Absolutely—peas are excellent for soil fertility! Many cover crops are actually from the pea and legume family! Plant a nitrogen-loving crop after your pea plants to give your veggies a boost.
What are some good companion plants for peas?
Because of peas’ nitrogen-fixing ability, they make an excellent companion plant for smaller garden plants that could use a boost of nitrogen and enjoy the shade provided from the tall pea vines. Spinach, lettuce, and radishes are great options to plant under pea plants.
Peas grow well with a number of strongly aromatic herbs and flowers, like cilantro, mint, sage, thyme, and marigold. These can help prevent aphid and other insect infestations in peas.
How do I direct sow pea seeds?
Pea seeds are large seeds that are easier to work with—with one caveat. For best germination, it is important to inoculate the seeds with rhizobia bacteria. No worries, this is easy to do! Pea and bean inoculant is available for just a few dollars at most seed companies and garden centers. Just follow the directions on the inoculant to properly coat your seeds. Most inoculants will have you wet and coat the seeds.
If you’ve successfully grown peas or legumes in the spot you’re planting this year’s peas, no need to inoculate—the rhizobia bacteria is already present.
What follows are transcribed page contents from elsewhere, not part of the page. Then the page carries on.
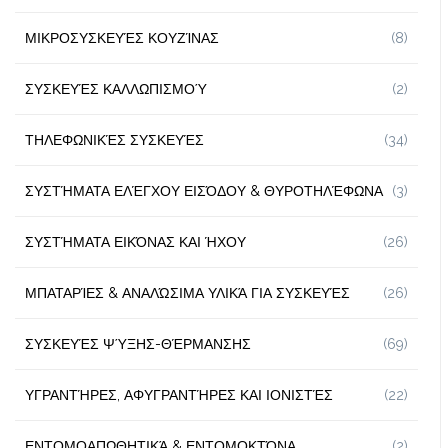
ΜΙΚΡΟΣΥΣΚΕΥΈΣ ΚΟΥΖΊΝΑΣ
(8)
ΣΥΣΚΕΥΈΣ ΚΑΛΛΩΠΙΣΜΟΎ
(2)
ΤΗΛΕΦΩΝΙΚΈΣ ΣΥΣΚΕΥΈΣ
(34)
ΣΥΣΤΉΜΑΤΑ ΕΛΈΓΧΟΥ ΕΙΣΌΔΟΥ & ΘΥΡΟΤΗΛΈΦΩΝΑ
(3)
ΣΥΣΤΉΜΑΤΑ ΕΙΚΌΝΑΣ ΚΑΙ ΉΧΟΥ
(26)
ΜΠΑΤΑΡΊΕΣ & ΑΝΑΛΏΣΙΜΑ ΥΛΙΚΆ ΓΙΑ ΣΥΣΚΕΥΈΣ
(26)
ΣΥΣΚΕΥΈΣ ΨΎΞΗΣ-ΘΈΡΜΑΝΣΗΣ
(69)
ΥΓΡΑΝΤΉΡΕΣ, ΑΦΥΓΡΑΝΤΉΡΕΣ ΚΑΙ ΙΟΝΙΣΤΈΣ
(22)
ΕΝΤΟΜΟΑΠΩΘΗΤΙΚΆ & ΕΝΤΟΜΟΚΤΌΝΑ
(2)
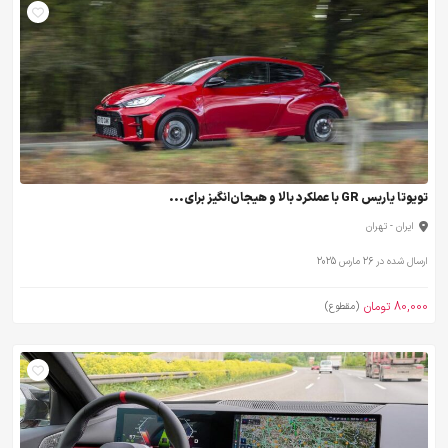
تویوتا یاریس GR با عملکرد بالا و هیجان‌انگیز برای...
ایران - تهران
ارسال شده در 26 مارس 2025
80,000 تومان
(مقطوع)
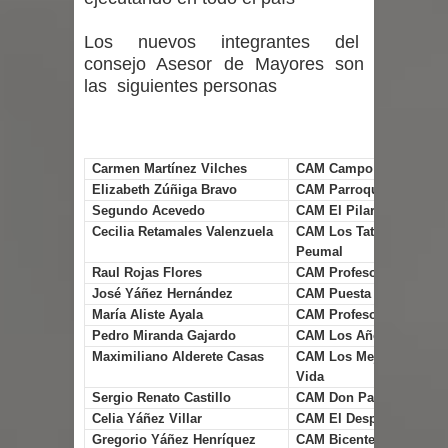
incentivos a usuarios de PRODESAL
Los nuevos integrantes del
de la provincia de Linares
consejo Asesor de Mayores son
las siguientes personas
Municipalidad de Curicó apuesta a la
innovación en tecnología educativa
Carmen Martínez Vilches
CAM Campo Lindo
con nuevas pantallas interactivas del
Elizabeth Zúñiga Bravo
CAM Parroquia La Merc
Segundo Acevedo
CAM El Pilar
Colegio El Boldo
Cecilia Retamales Valenzuela
CAM Los Tatas Ilusiona
Peumal
Municipalidad de Curicó inició
Raul Rojas Flores
CAM Profesores Jubilad
José Yáñez Hernández
CAM Puesta de Sol
proceso de vacunación escolar
María Aliste Ayala
CAM Profesores por Si
Pedro Miranda Gajardo
CAM Los Años Dorados
Maximiliano Alderete Casas
CAM Los Mejores Años 
Vida
Sergio Renato Castillo
CAM Don Patricio Blanc
Celia Yáñez Villar
CAM El Despertar de los
Gregorio Yáñez Henríquez
CAM Bicentenario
Make sure to plant at least one round of a non-pea or legume crop in the area in between pea and legume crops.
Once your seeds are properly inoculated, they are ready to plant:
- Sow seeds about 1 inch deep and about 2 inches apart. Plant in rows spaced 12–24 inches apart.
- Poke in any seeds that get pushed up out of the soil during the germination period.
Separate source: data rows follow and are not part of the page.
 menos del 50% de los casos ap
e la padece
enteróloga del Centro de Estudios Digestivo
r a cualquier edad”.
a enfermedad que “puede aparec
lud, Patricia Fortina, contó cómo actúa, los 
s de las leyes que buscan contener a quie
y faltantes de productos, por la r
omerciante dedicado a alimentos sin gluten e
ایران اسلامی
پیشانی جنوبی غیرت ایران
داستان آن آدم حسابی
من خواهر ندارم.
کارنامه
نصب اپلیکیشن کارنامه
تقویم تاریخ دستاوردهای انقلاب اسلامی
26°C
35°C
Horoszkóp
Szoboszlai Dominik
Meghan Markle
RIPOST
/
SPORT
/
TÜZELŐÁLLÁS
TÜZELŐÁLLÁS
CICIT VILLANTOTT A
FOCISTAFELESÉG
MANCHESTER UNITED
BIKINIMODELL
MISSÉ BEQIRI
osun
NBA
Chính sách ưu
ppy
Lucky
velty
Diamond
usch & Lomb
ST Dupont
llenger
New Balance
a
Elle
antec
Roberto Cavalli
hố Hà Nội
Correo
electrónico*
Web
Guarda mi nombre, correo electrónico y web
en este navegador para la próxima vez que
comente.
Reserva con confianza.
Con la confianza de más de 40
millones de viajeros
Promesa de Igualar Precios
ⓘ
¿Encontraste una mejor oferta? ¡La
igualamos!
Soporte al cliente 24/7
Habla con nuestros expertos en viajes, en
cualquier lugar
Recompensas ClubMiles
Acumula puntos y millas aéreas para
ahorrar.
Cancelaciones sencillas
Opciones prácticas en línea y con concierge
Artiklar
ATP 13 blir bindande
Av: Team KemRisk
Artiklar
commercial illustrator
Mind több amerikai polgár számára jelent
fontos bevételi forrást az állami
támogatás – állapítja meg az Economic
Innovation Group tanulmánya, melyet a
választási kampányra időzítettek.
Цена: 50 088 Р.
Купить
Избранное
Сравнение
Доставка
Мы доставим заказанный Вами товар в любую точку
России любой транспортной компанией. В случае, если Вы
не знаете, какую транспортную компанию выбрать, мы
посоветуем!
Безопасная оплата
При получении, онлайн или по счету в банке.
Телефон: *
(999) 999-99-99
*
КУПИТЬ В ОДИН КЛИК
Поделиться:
- Keep the soil moist during germination (which shouldn’t be a problem during the early spring).
For improved germination, soak seeds in water overnight before inoculating and planting.
How do I care for pea plants?
Pea plants are relatively maintenance-free. When seedlings are about two-inches tall, mulch well with straw, chopped leaves, or pine shavings to protect the fragile, shallow roots and to keep the soil moisture even. Keep the bed weeded, but make sure to use gentle weed removal (like a sharp hoe) to remove weeds instead of pulling, for fear of disturbing the pea roots.
Peas produce best when the temperature stays below 70ºF (21ºC). When temps regularly hit above that number, expect production to slow down and the peas to get tough.
We highly recommend you try planting some peas in your garden this spring! You’ll be glad you did when you’re harvesting fresh, tender, sweet veggies earlier than you ever have before. Enjoy!